Grope me, please.
Apparently that's the vibe I was giving off last night. I went to Club tigerheat for the first time yesterday with two of my girlfriends. We got there around 11, and had to wait in line for an hour to get in, but it was actually a lot of fun! It's only the second club I've ever been to (Rage being the first), and I have to say I really liked it. The go-go boys were really cute, and the music was fun to dance to, give or take a couple of songs.
It was fun, that is, minus the groping. I mean, seriously, does dancing provocatively with two FEmales say I want gay males to touch me inappropriately? At one point, I actually had to remove one guy's hand from my ass and clearly say "NO." I thought it was amusing that my friends said they loved gay clubs because people are just there to dance and no creepy guys try and do stuff like that. On the bright side, there were a couple of hotties that I got to dance with.
Work is taking a toll on me. I found out that they're trying to postpone my management training until FEBRUARY. I've been told I would start training since October. On top of that, another person in the same position that I would be in (who's not very good at her job at all) is getting paid double what I'm getting paid right now, and the store manager told me the highest she would be able to pay me in that position is 2 dollars more. And since I'm not getting paid two dollars an hour, that doesn't really scream fair to me.
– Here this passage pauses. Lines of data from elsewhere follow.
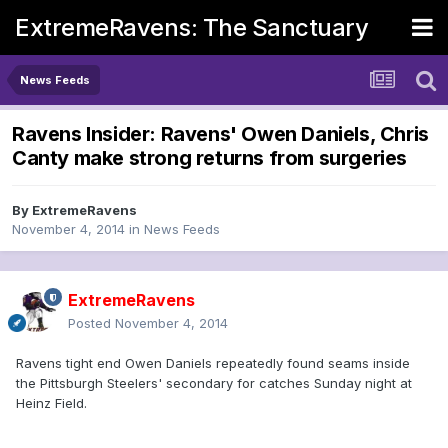
ExtremeRavens: The Sanctuary
News Feeds
Ravens Insider: Ravens' Owen Daniels, Chris
Canty make strong returns from surgeries
By
ExtremeRavens
November 4, 2014
in
News Feeds
ExtremeRavens
Posted
November 4, 2014
Ravens tight end Owen Daniels repeatedly found seams inside
the Pittsburgh Steelers' secondary for catches Sunday night at
Heinz Field.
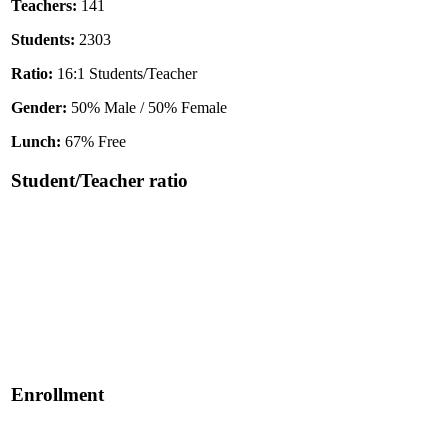
Teachers:
141
Students:
2303
Ratio:
16:1 Students/Teacher
Gender:
50% Male / 50% Female
Lunch:
67% Free
Student/Teacher ratio
Enrollment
One of the other co-managers had a talk with me the day after when I was obviously upset with the management team, and she told me that she would do her best to straighten things out since she doesn't want to lose me over something so trivial. I appreciate her effort, but I think I'm going to put in my two weeks in soon. They're ridiculously understaffed, and I'm doing a lot of the same work as the managers are doing, so they obviously need me a lot more than I need them. I'm gone one day and they drop in credit by 9% (not too good when you're supposed to be at 4.5 and I have them at 10)
It's been a while since my last post. The last two boys? Yeah, I'm done with them. lol. Apparently the most I can do is two dates. After the second date, I tend to call it off. Then, the guys I went on the two dates with end up finding someone and being in a long-term, healthy relationship with them. Cut to a scene of me, nearly two decades old, with not a single relationship under my belt. fantastic. I think that I do want a relationship right now, but a big part of me tells me I just want it because I've never had one. It feels like I have this pressure to do all of the things you're supposed to do in a relationship at least once, lest I miss my chance. Once I do have one though, I highly doubt I would have this feeling. I think I would really have to like the guy to be that committed. I mean, my friends are fantastic; they set pretty high standards.
I bought Grey's Anatomy Season Three and finally watched it in marathon form. I LOVE Grey's Anatomy. I'm a little sad that I finished it already, since Season Four is still a ways away from being out in DVD form. I can't take the suspense, so I can't just watch it on TV. I have to be able to watch quite a few episodes at once. This show sparks me to be a surgeon, which I realize how dumb that sounds. Still, it's a possibility.